[Stored data entries]
• • • •

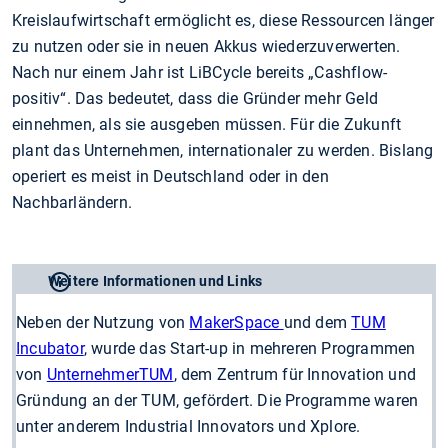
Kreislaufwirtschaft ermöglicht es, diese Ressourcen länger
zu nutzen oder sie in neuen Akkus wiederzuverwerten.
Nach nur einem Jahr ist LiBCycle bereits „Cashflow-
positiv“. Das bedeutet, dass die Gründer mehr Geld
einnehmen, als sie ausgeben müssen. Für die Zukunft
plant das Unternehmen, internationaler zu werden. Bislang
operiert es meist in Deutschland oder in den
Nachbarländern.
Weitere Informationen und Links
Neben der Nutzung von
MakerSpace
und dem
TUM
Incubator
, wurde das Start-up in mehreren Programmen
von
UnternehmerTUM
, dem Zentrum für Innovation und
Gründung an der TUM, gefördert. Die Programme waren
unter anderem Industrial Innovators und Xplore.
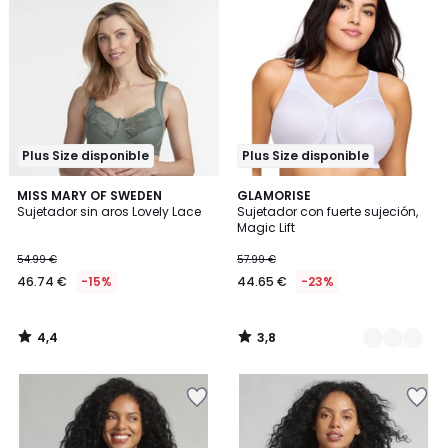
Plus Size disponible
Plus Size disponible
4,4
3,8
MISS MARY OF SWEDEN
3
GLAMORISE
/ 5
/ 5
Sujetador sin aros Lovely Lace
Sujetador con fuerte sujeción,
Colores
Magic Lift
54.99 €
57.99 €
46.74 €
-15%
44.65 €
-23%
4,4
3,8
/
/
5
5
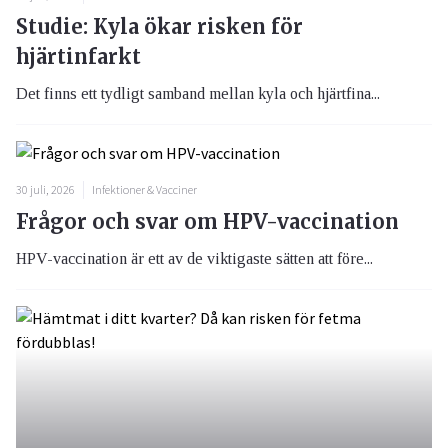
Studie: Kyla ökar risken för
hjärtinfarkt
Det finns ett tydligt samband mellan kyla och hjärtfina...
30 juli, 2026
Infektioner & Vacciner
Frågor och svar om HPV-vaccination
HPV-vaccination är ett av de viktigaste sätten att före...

• • • •

What the task asks:
Reproduce the whole of the data, word for word, and omit its pictures.

Written response:
Kreislaufwirtschaft ermöglicht es, diese Ressourcen länger
zu nutzen oder sie in neuen Akkus wiederzuverwerten.
Nach nur einem Jahr ist LiBCycle bereits „Cashflow-
positiv“. Das bedeutet, dass die Gründer mehr Geld
einnehmen, als sie ausgeben müssen. Für die Zukunft
plant das Unternehmen, internationaler zu werden. Bislang
operiert es meist in Deutschland oder in den
Nachbarländern.
Weitere Informationen und Links
Neben der Nutzung von
MakerSpace
und dem
TUM
Incubator
, wurde das Start-up in mehreren Programmen
von
UnternehmerTUM
, dem Zentrum für Innovation und
Gründung an der TUM, gefördert. Die Programme waren
unter anderem Industrial Innovators und Xplore.
Plus Size disponible
Plus Size disponible
4,4
3,8
MISS MARY OF SWEDEN
3
GLAMORISE
/ 5
/ 5
Sujetador sin aros Lovely Lace
Sujetador con fuerte sujeción,
Colores
Magic Lift
54.99 €
57.99 €
46.74 €
-15%
44.65 €
-23%
4,4
3,8
/
/
5
5
Studie: Kyla ökar risken för
hjärtinfarkt
Det finns ett tydligt samband mellan kyla och hjärtfina...
30 juli, 2026
Infektioner & Vacciner
Frågor och svar om HPV-vaccination
HPV-vaccination är ett av de viktigaste sätten att före...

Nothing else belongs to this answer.